Recognition of W box elements in the AtWRKY18 gene promoter by WRKY DNA-binding proteins. A, Sequences of the PW18 probe (the −1301 to −1330 region of the AtWRKY18 gene promoter) and the mPW18 probe with the TTGAC repeats mutated into TTGAA repeats. B, Sequence-specific binding of PW18 by the AtWRKY18 protein (lane 2). Change of the TTGAC repeats to TTGAA repeats in the mPW18 probe abolished the intensities of retarded bands (lane 4). No retarded bands were detected in the absence of proteins (lanes 1 and 3).

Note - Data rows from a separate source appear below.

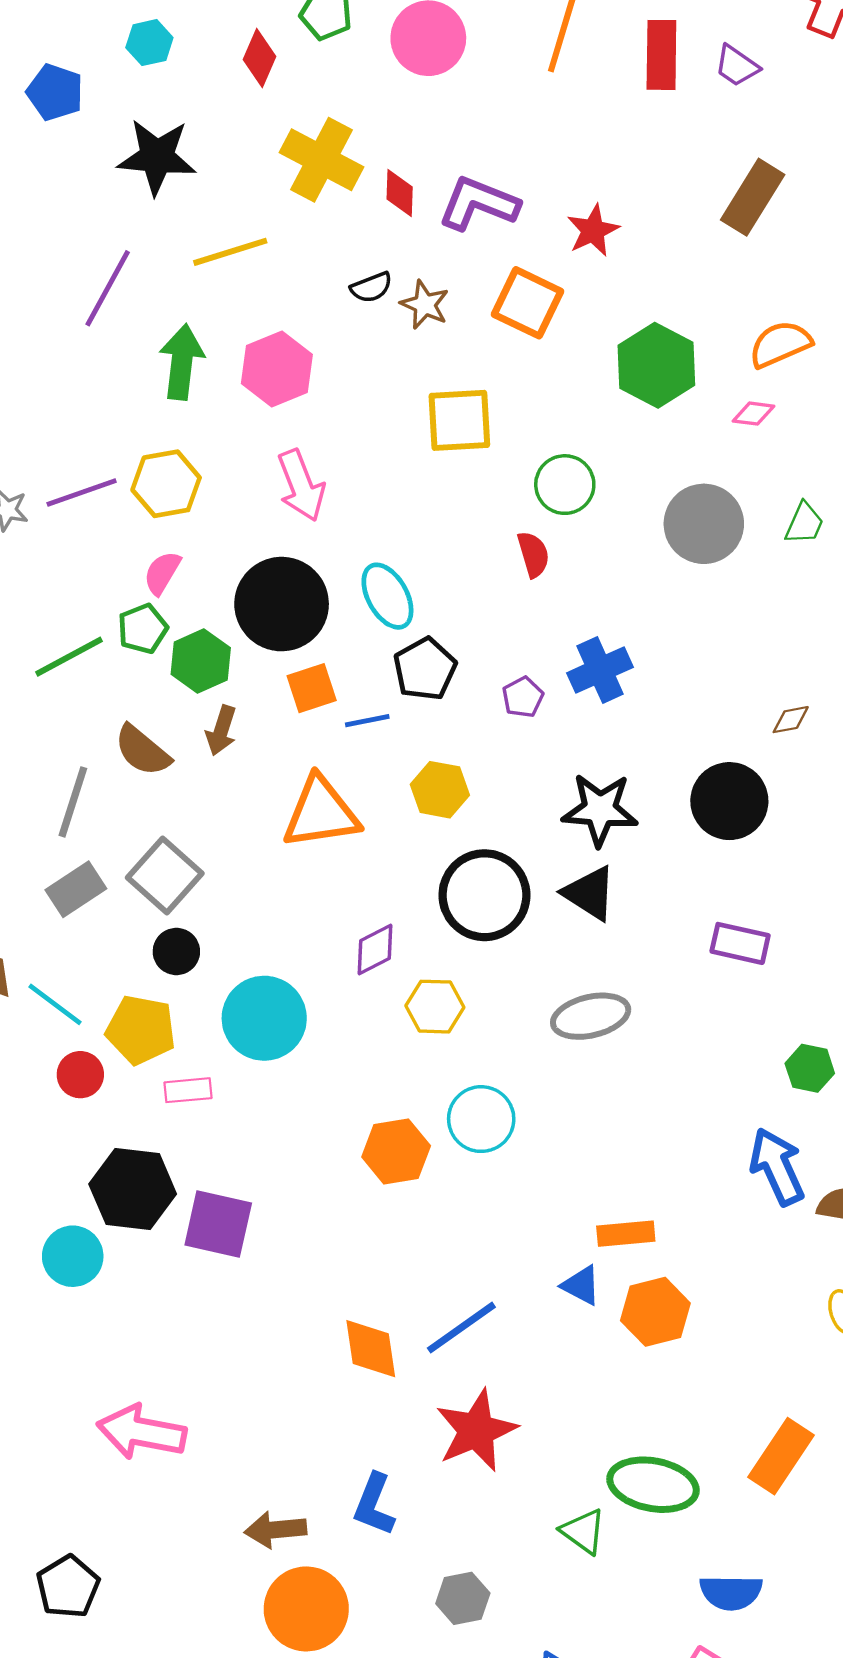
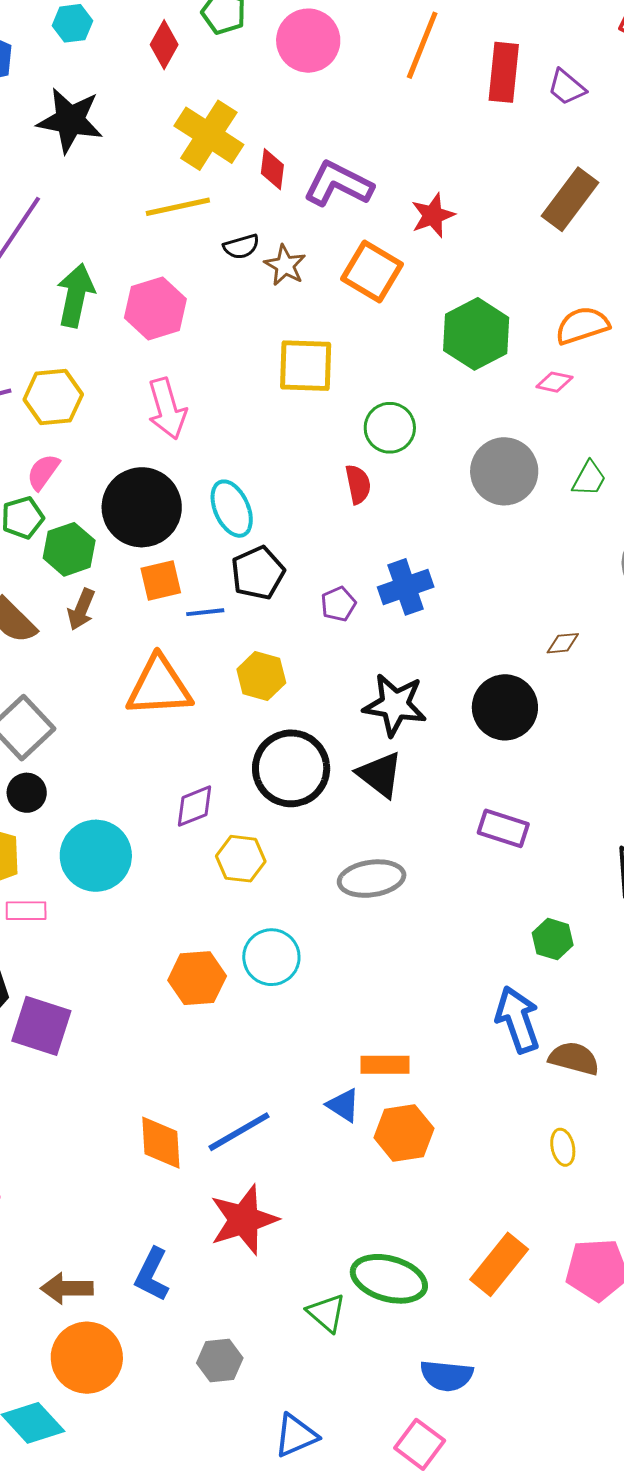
yellow line: (230, 252) -> (178, 207), moved

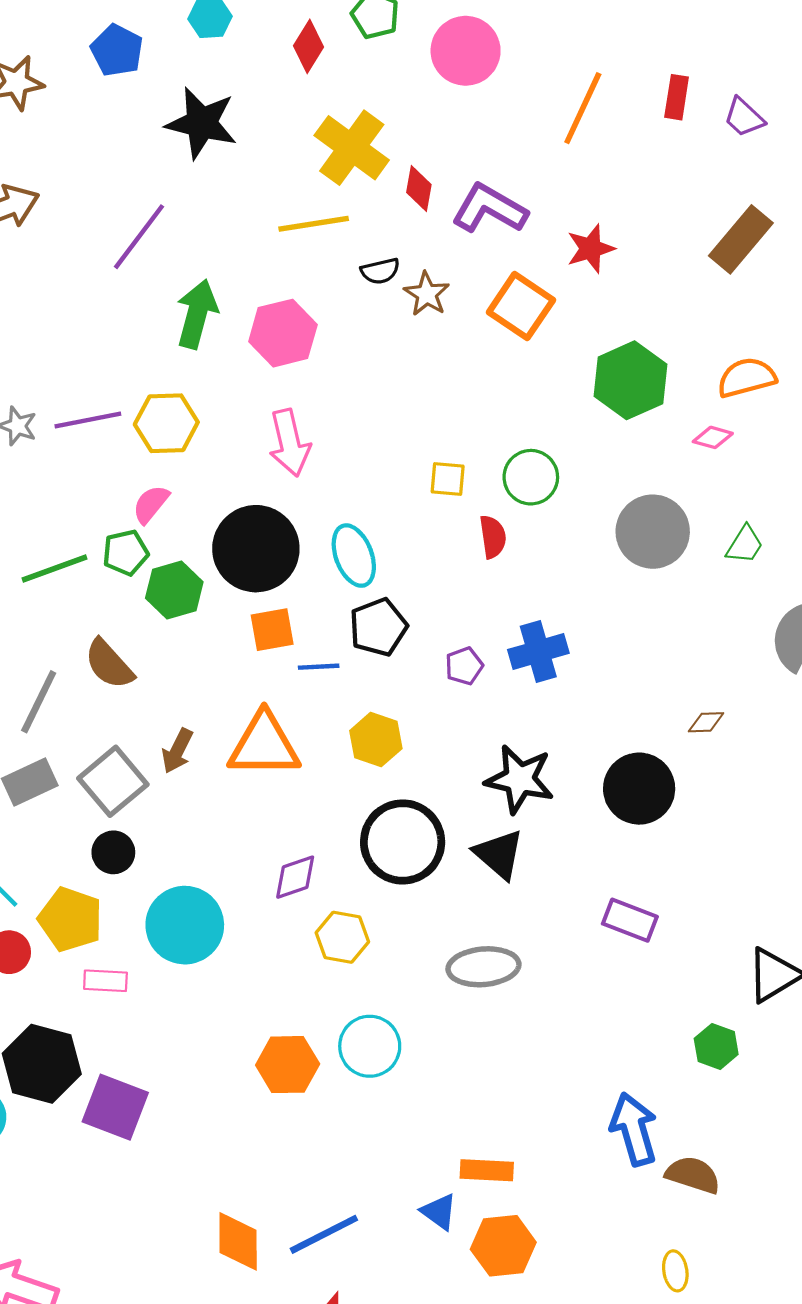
orange line: (422, 45) -> (583, 108), moved
red rectangle: (504, 72) -> (677, 97), size x0.7
yellow square: (306, 366) -> (448, 479), moved, size x0.6
brown arrow: (81, 609) -> (177, 751), moved
green hexagon: (553, 939) -> (716, 1046), moved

C, The PW18 probe recognized DNA-binding activities present at low levels in untreated plants (lane 1) and induced in SA-treated plants (lane 2). The mPW18 probe failed to recognize these DNA-binding activities from untreated (lane 3) or SA-treated plants (lane 4).

Figure 8

Deletion analysis of the AtWRKY18 gene promoter. A, Fusion constructs of different lengths of the AtWRKY18 gene promoter and the GUS reporter gene. Lengths of promoter deletion fragments are indicated from 5′ ends to the translation initiation site. The GUS reporter gene with no upstream promoter sequence (pCH450) was included as a negative control. B, GUS activities in 4-week-old T₂ progeny from 10 independent T₁ transgenic Arabidopsis lines harboring the above promoter deletion constructs 24 h after the treatments. GUS activity on a pool of four T₂ plants from each T₁ line was determined for each treatment and the mean and se were calculated from the 10 independent T₁ lines.

Figure 9

Functional analysis of W box elements in the AtWRKY18 gene promoter. A, Constructs of pCH49 (the +1 to −1,700 promoter sequence of the AtWRKY18 gene fused with the GUS reporter gene) and pCH49 m (the +1 to −1,700 promoter sequence with mutated TTGAA repeats fused with the GUS reporter gene). B, GUS activities in 4-week-old T₂ progeny of 10 independent T₁ transgenic Arabidopsis lines harboring the above promoter constructs 24 h after the treatments. GUS activity on a pool of four T₂ plants from each T₁ line was determined for each treatment and the mean and se were calculated from the 10 independent T₁ lines.